==== PROVIDED INFORMATION
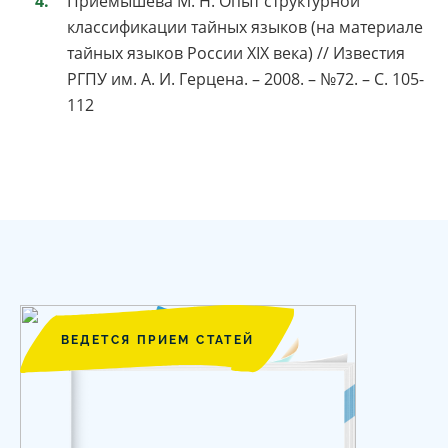
Приёмышева М. Н. Опыт структурной
классификации тайных языков (на материале
тайных языков России XIX века) // Известия
РГПУ им. А. И. Герцена. – 2008. – №72. – С. 105-
112
ВЕДЕТСЯ ПРИЕМ СТАТЕЙ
========
Repeat the data word for word. Skip the pictures.

## RESPONSE TO THIS TASK
Приёмышева М. Н. Опыт структурной
классификации тайных языков (на материале
тайных языков России XIX века) // Известия
РГПУ им. А. И. Герцена. – 2008. – №72. – С. 105-
112
ВЕДЕТСЯ ПРИЕМ СТАТЕЙ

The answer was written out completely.